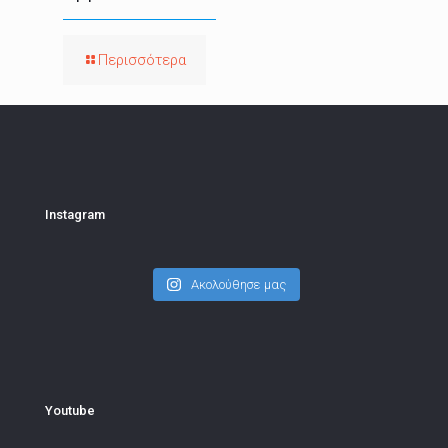
Περισσότερα
Instagram
Ακολούθησε μας
Youtube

Task
All of the lines above must be printed again exactly, and no picture may appear in the copy.

Solution for this exercise
Περισσότερα
Instagram
Ακολούθησε μας
Youtube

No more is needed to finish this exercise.